Thankfully Tourneur certainly doesn’t let the argument around how much or how little we see of the monster stop him making Night of the Demon an unsettling watch with some uncanny directorial choices and some masterful shots.
He gets top performances from his leads. Dana Andrews – wearing his trousers up to his armpits – is the American psychologist John Holden who is attending a conference which aims to expose the vicious cult lead by the terribly sinister Julian Karswell – a magnificent Niall MacGinnis. Tourneur is happy to imply rather than directly show the threat to Holden; either through repeated warnings from others, from Karswell summoning a raging wind out of nowhere to ruin a children’s party, or in the most obvious scene having Holden be chased through the woods as night by an unnaturally moving smoke-monster.
He also includes a wholly unsettling scene with Brian Wilde (better known as the genial Mr. Barraclough in Porridge) playing a desperate man who has survived the demon only to be driven to madness by his experiences.
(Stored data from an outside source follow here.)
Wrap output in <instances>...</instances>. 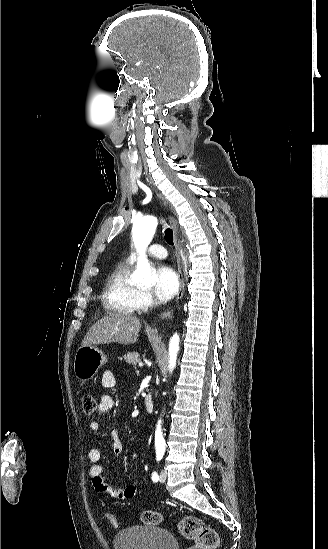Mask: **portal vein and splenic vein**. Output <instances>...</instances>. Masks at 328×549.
Segmentation results:
<instances>
[{
    "instance_id": "obj_1",
    "label": "portal vein and splenic vein",
    "mask_w": 328,
    "mask_h": 549,
    "mask_svg": "<svg viewBox=\"0 0 328 549\" xmlns=\"http://www.w3.org/2000/svg\"><path fill=\"white\" fill-rule=\"evenodd\" d=\"M139 367H143V363H139Z\"/></svg>"
}]
</instances>
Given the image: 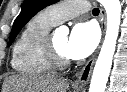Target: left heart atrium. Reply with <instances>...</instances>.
<instances>
[{
	"instance_id": "obj_1",
	"label": "left heart atrium",
	"mask_w": 127,
	"mask_h": 92,
	"mask_svg": "<svg viewBox=\"0 0 127 92\" xmlns=\"http://www.w3.org/2000/svg\"><path fill=\"white\" fill-rule=\"evenodd\" d=\"M99 41V31L92 22L77 23L67 41L66 53L72 59H82L90 55Z\"/></svg>"
}]
</instances>
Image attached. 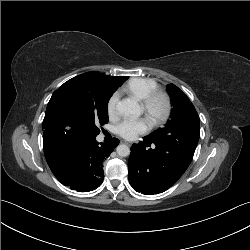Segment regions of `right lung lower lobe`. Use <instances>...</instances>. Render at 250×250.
<instances>
[{"mask_svg":"<svg viewBox=\"0 0 250 250\" xmlns=\"http://www.w3.org/2000/svg\"><path fill=\"white\" fill-rule=\"evenodd\" d=\"M118 144L116 138L99 145L96 137H70L43 147L56 178L72 190L88 192L102 184L103 162Z\"/></svg>","mask_w":250,"mask_h":250,"instance_id":"right-lung-lower-lobe-1","label":"right lung lower lobe"}]
</instances>
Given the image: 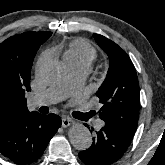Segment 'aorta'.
Segmentation results:
<instances>
[{
	"mask_svg": "<svg viewBox=\"0 0 165 165\" xmlns=\"http://www.w3.org/2000/svg\"><path fill=\"white\" fill-rule=\"evenodd\" d=\"M40 76L48 83H57L63 76V67L59 61L47 60L39 69ZM70 143L78 150H85L92 144V136L87 127L83 124L75 123L68 131Z\"/></svg>",
	"mask_w": 165,
	"mask_h": 165,
	"instance_id": "obj_1",
	"label": "aorta"
}]
</instances>
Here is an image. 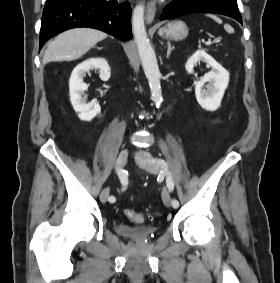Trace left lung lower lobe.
Returning a JSON list of instances; mask_svg holds the SVG:
<instances>
[{
	"instance_id": "obj_1",
	"label": "left lung lower lobe",
	"mask_w": 280,
	"mask_h": 283,
	"mask_svg": "<svg viewBox=\"0 0 280 283\" xmlns=\"http://www.w3.org/2000/svg\"><path fill=\"white\" fill-rule=\"evenodd\" d=\"M195 12L222 14L232 17L243 24L238 9L215 0H174L163 10L160 20L173 19Z\"/></svg>"
}]
</instances>
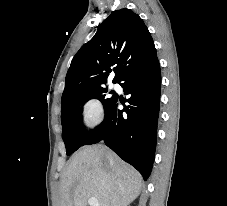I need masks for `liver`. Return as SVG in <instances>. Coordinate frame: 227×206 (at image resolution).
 Wrapping results in <instances>:
<instances>
[{
	"label": "liver",
	"instance_id": "obj_1",
	"mask_svg": "<svg viewBox=\"0 0 227 206\" xmlns=\"http://www.w3.org/2000/svg\"><path fill=\"white\" fill-rule=\"evenodd\" d=\"M142 177L103 145L81 148L71 158L59 188V206H128L140 194Z\"/></svg>",
	"mask_w": 227,
	"mask_h": 206
}]
</instances>
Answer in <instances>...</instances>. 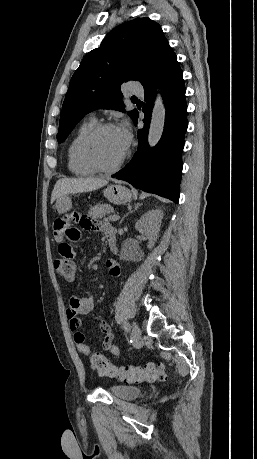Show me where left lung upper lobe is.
Segmentation results:
<instances>
[{
  "label": "left lung upper lobe",
  "instance_id": "left-lung-upper-lobe-1",
  "mask_svg": "<svg viewBox=\"0 0 257 459\" xmlns=\"http://www.w3.org/2000/svg\"><path fill=\"white\" fill-rule=\"evenodd\" d=\"M171 51L160 26L147 17L117 26L73 74L63 102L58 142L95 109L125 112L121 84L136 80L144 85ZM136 113L132 110L128 115L133 119Z\"/></svg>",
  "mask_w": 257,
  "mask_h": 459
}]
</instances>
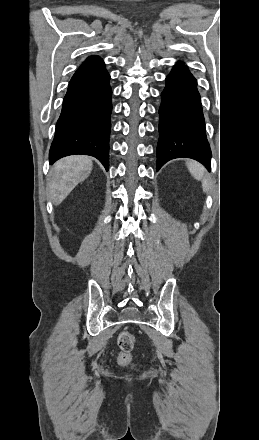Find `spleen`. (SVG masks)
I'll use <instances>...</instances> for the list:
<instances>
[{"mask_svg":"<svg viewBox=\"0 0 259 440\" xmlns=\"http://www.w3.org/2000/svg\"><path fill=\"white\" fill-rule=\"evenodd\" d=\"M187 167L189 172L191 173V175L196 179V180H202V187L203 190L208 193L209 188H210V182L209 180L204 176L205 170L204 167L195 162V161H189L187 163Z\"/></svg>","mask_w":259,"mask_h":440,"instance_id":"obj_1","label":"spleen"}]
</instances>
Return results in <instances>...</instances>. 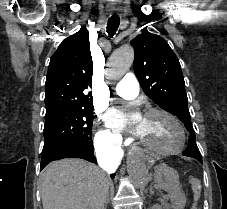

There is a tenancy in current mainstream horror to saturate the picture with jump-scares; the teasing that something shocking is going to happen and then to suddenly pull the trigger without warning. This is laziness: If you shout in the ear of a sleeping person their natural reaction is to jump up suddenly as they literally can’t help it and that is all this technique boils down to. Here, Tourneur uses this trick only once and without any pre-warning at all; the scare comes exploding suddenly in an other wise quiet talking sequence which seems only to be using dialogue to progress the story. The result is terrifying. My point is that you have to work at keeping an audience in suspense, you can’t claim to have earned it by repeating the same cheap trick over and over again. Tourneur combines shot selection, light contrast, music and all the other tools in his directors toolbox to create a thick layer of mood and suspense. Its just a shame about those opening few minutes.
The Verdict: One of the best British films ever made and one of the better formed horror films anywhere, Night of the Demon is a masterpiece; although one person wasn’t so forgiving toward the meddling producer. ‘If Chester walked up my driveway now, I’d shoot him dead,’ said the screenwriter Charles Bennett.